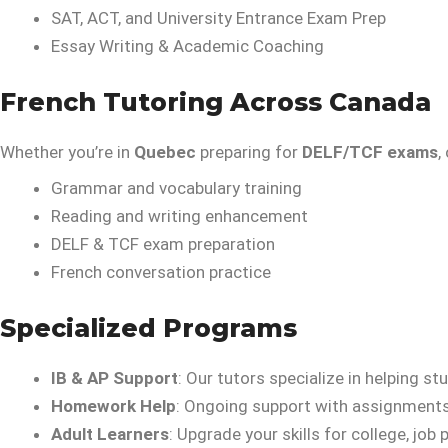
SAT, ACT, and University Entrance Exam Prep
Essay Writing & Academic Coaching
French Tutoring Across Canada
Whether you’re in
Quebec
preparing for
DELF/TCF exams
,
Grammar and vocabulary training
Reading and writing enhancement
DELF & TCF exam preparation
French conversation practice
Specialized Programs
IB & AP Support
: Our tutors specialize in helping 
Homework Help
: Ongoing support with assignments,
Adult Learners
: Upgrade your skills for college, jo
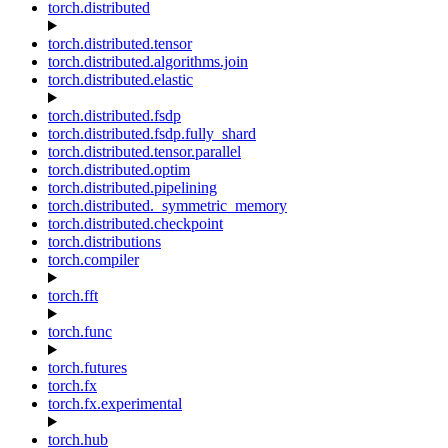
torch.distributed
torch.distributed.tensor
torch.distributed.algorithms.join
torch.distributed.elastic
torch.distributed.fsdp
torch.distributed.fsdp.fully_shard
torch.distributed.tensor.parallel
torch.distributed.optim
torch.distributed.pipelining
torch.distributed._symmetric_memory
torch.distributed.checkpoint
torch.distributions
torch.compiler
torch.fft
torch.func
torch.futures
torch.fx
torch.fx.experimental
torch.hub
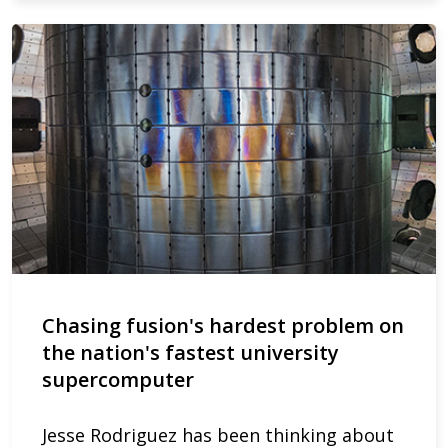
Chasing fusion's hardest problem on
the nation's fastest university
supercomputer
Jesse Rodriguez has been thinking about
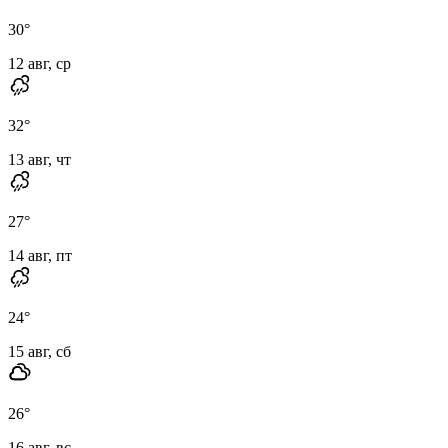
30
°
12 авг, ср
32
°
13 авг, чт
27
°
14 авг, пт
24
°
15 авг, сб
26
°
16 авг, вс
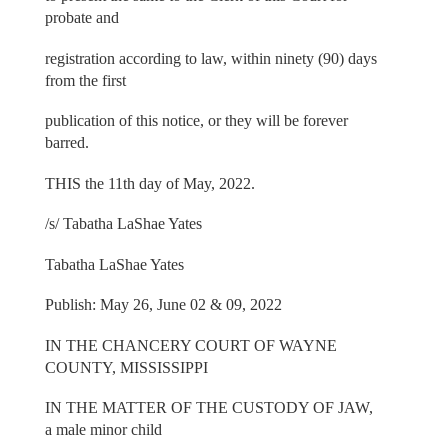
probate and
registration according to law, within ninety (90) days
from the first
publication of this notice, or they will be forever
barred.
THIS the 11th day of May, 2022.
/s/ Tabatha LaShae Yates
Tabatha LaShae Yates
Publish: May 26, June 02 & 09, 2022
IN THE CHANCERY COURT OF WAYNE
COUNTY, MISSISSIPPI
IN THE MATTER OF THE CUSTODY OF JAW,
a male minor child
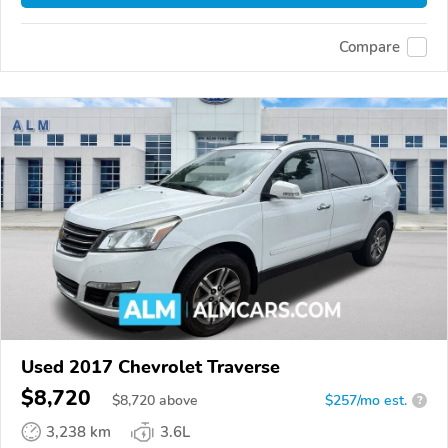
Compare
Used 2017 Chevrolet Traverse
$8,720
$
8,720
above
$257/mo est.
?
3,238 km
3.6L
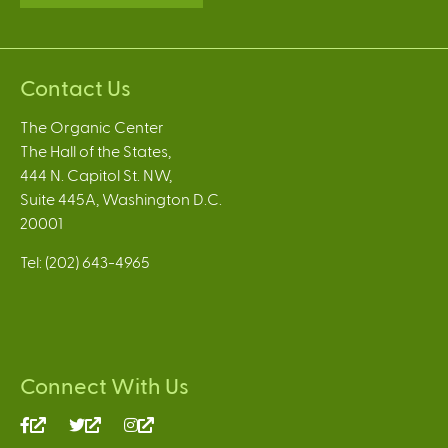
Contact Us
The Organic Center
The Hall of the States,
444 N. Capitol St. NW,
Suite 445A, Washington D.C.
20001
Tel: (202) 643-4965
Connect With Us
(link
(link
(link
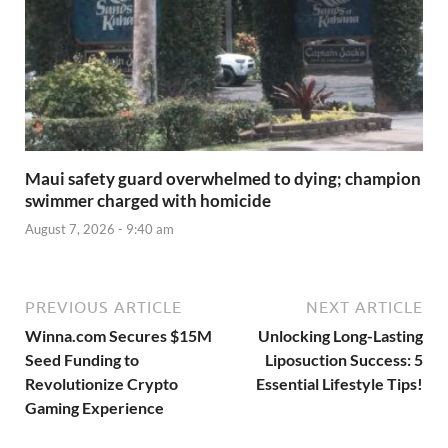
Maui safety guard overwhelmed to dying; champion
swimmer charged with homicide
August 7, 2026 - 9:40 am
PREVIOUS ARTICLE
NEXT ARTICLE
Winna.com Secures $15M
Unlocking Long-Lasting
Seed Funding to
Liposuction Success: 5
Revolutionize Crypto
Essential Lifestyle Tips!
Gaming Experience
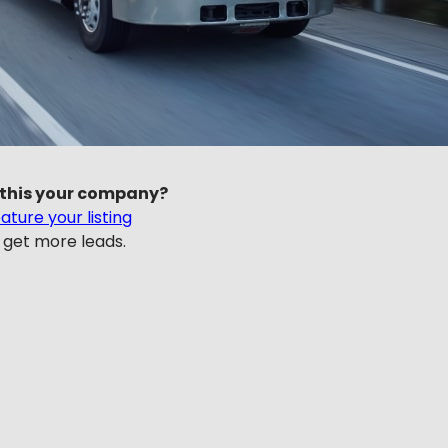
 this your company?
ature your listing
 get more leads.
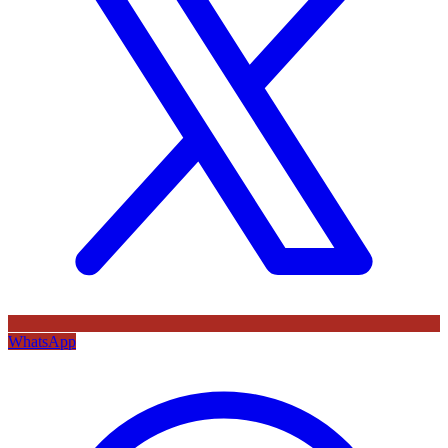
WhatsApp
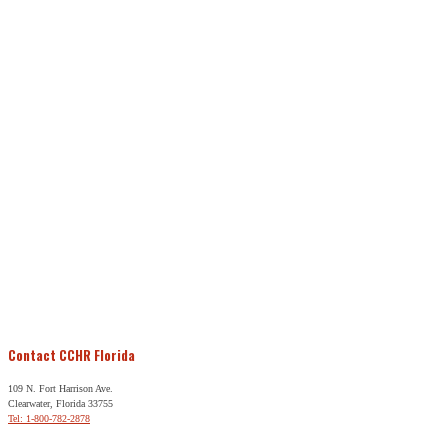
Contact CCHR Florida
109 N. Fort Harrison Ave.
Clearwater, Florida 33755
Tel: 1-800-782-2878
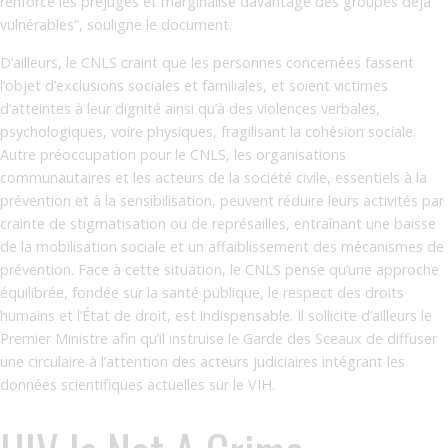
renforce les préjugés et marginalise davantage des groupes déjà
vulnérables”, souligne le document.
D’ailleurs, le CNLS craint que les personnes concernées fassent
l’objet d’exclusions sociales et familiales, et soient victimes
d’atteintes à leur dignité ainsi qu’à des violences verbales,
psychologiques, voire physiques, fragilisant la cohésion sociale.
Autre préoccupation pour le CNLS, les organisations
communautaires et les acteurs de la société civile, essentiels à la
prévention et à la sensibilisation, peuvent réduire leurs activités par
crainte de stigmatisation ou de représailles, entraînant une baisse
de la mobilisation sociale et un affaiblissement des mécanismes de
prévention. Face à cette situation, le CNLS pense qu’une approche
équilibrée, fondée sur la santé publique, le respect des droits
humains et l’État de droit, est indispensable. Il sollicite d’ailleurs le
Premier Ministre afin qu’il instruise le Garde des Sceaux de diffuser
une circulaire à l’attention des acteurs judiciaires intégrant les
données scientifiques actuelles sur le VIH.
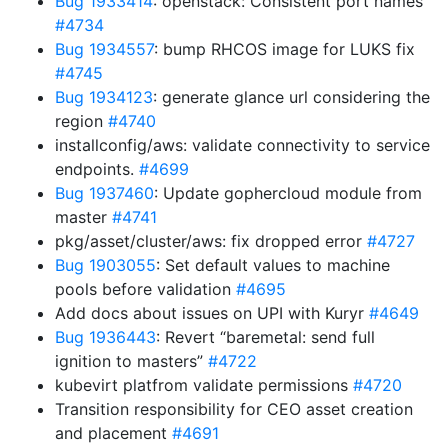
Bug 1933414
: openstack: Consistent port names
#4734
Bug 1934557
: bump RHCOS image for LUKS fix
#4745
Bug 1934123
: generate glance url considering the
region
#4740
installconfig/aws: validate connectivity to service
endpoints.
#4699
Bug 1937460
: Update gophercloud module from
master
#4741
pkg/asset/cluster/aws: fix dropped error
#4727
Bug 1903055
: Set default values to machine
pools before validation
#4695
Add docs about issues on UPI with Kuryr
#4649
Bug 1936443
: Revert “baremetal: send full
ignition to masters”
#4722
kubevirt platfrom validate permissions
#4720
Transition responsibility for CEO asset creation
and placement
#4691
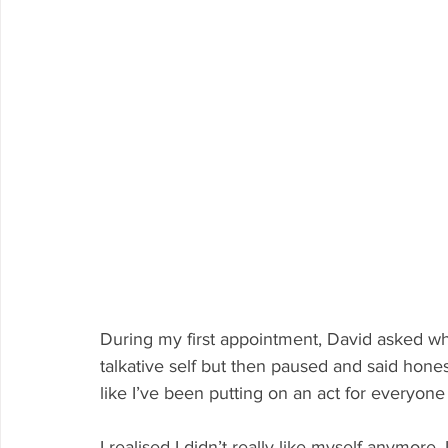
During my first appointment, David asked wha
talkative self but then paused and said honestl
like I’ve been putting on an act for everyone 
I realised I didn’t really like myself anymore. I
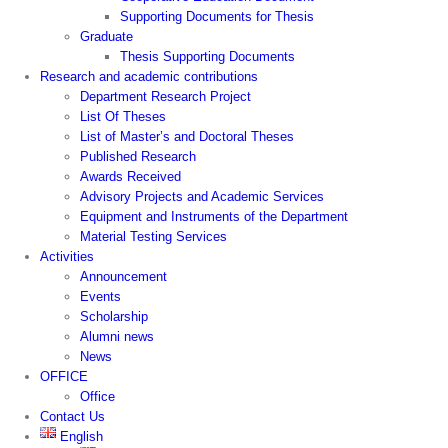
Supporting Documents for Thesis
Graduate
Thesis Supporting Documents
Research and academic contributions
Department Research Project
List Of Theses
List of Master’s and Doctoral Theses
Published Research
Awards Received
Advisory Projects and Academic Services
Equipment and Instruments of the Department
Material Testing Services
Activities
Announcement
Events
Scholarship
Alumni news
News
OFFICE
Office
Contact Us
English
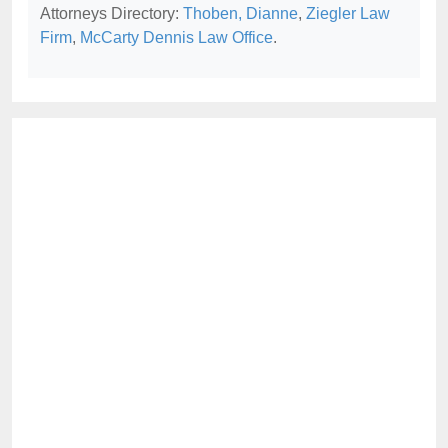
Attorneys Directory:
Thoben, Dianne
,
Ziegler Law
Firm
,
McCarty Dennis Law Office
.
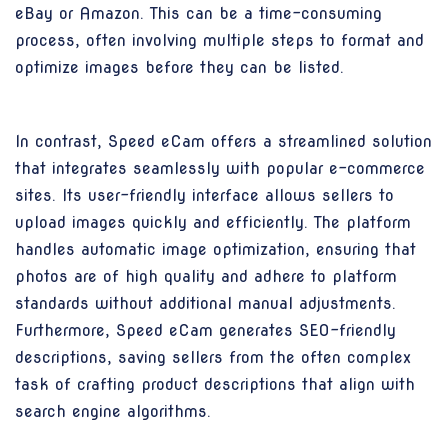
eBay or Amazon. This can be a time-consuming
process, often involving multiple steps to format and
optimize images before they can be listed.
In contrast, Speed eCam offers a streamlined solution
that integrates seamlessly with popular e-commerce
sites. Its user-friendly interface allows sellers to
upload images quickly and efficiently. The platform
handles automatic image optimization, ensuring that
photos are of high quality and adhere to platform
standards without additional manual adjustments.
Furthermore, Speed eCam generates SEO-friendly
descriptions, saving sellers from the often complex
task of crafting product descriptions that align with
search engine algorithms.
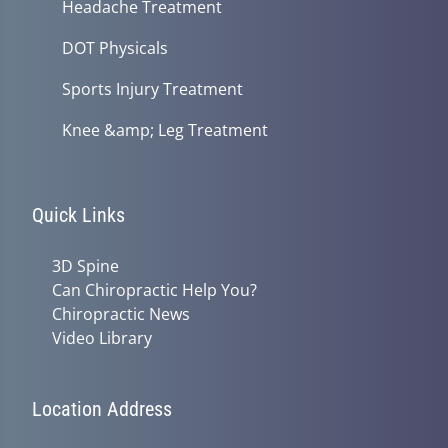
Headache Treatment
DOT Physicals
Sports Injury Treatment
Knee &amp; Leg Treatment
Quick Links
3D Spine
Can Chiropractic Help You?
Chiropractic News
Video Library
Location Address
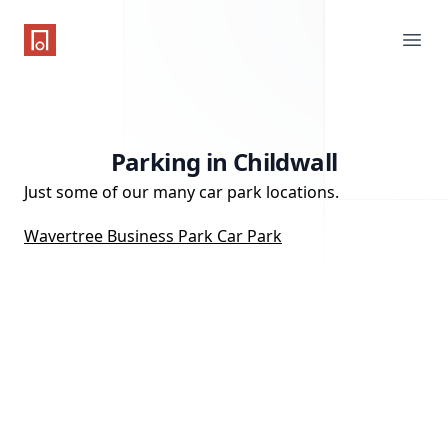
One Parking App
Ope
Parking in Childwall
Just some of our many car park locations.
Wavertree Business Park Car Park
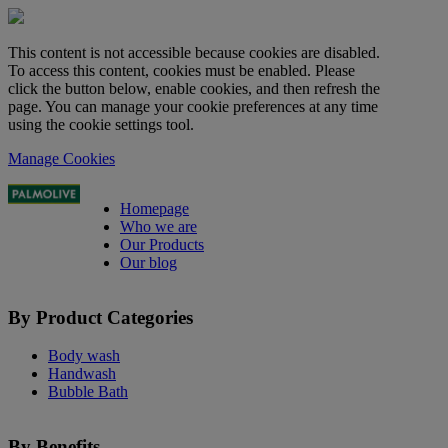
This content is not accessible because cookies are disabled.
To access this content, cookies must be enabled. Please
click the button below, enable cookies, and then refresh the
page. You can manage your cookie preferences at any time
using the cookie settings tool.
Manage Cookies
Homepage
Who we are
Our Products
Our blog
By Product Categories
Body wash
Handwash
Bubble Bath
By Benefits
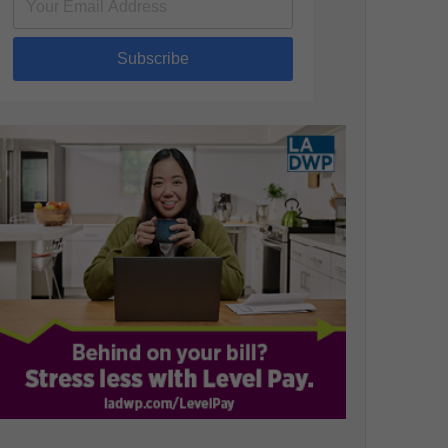
Subscribe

TASK DESCRIPTION – If "like" is in a line of the listing above, count that line; give the final number and nothing more.

RESPONSE TO THE TASK – 2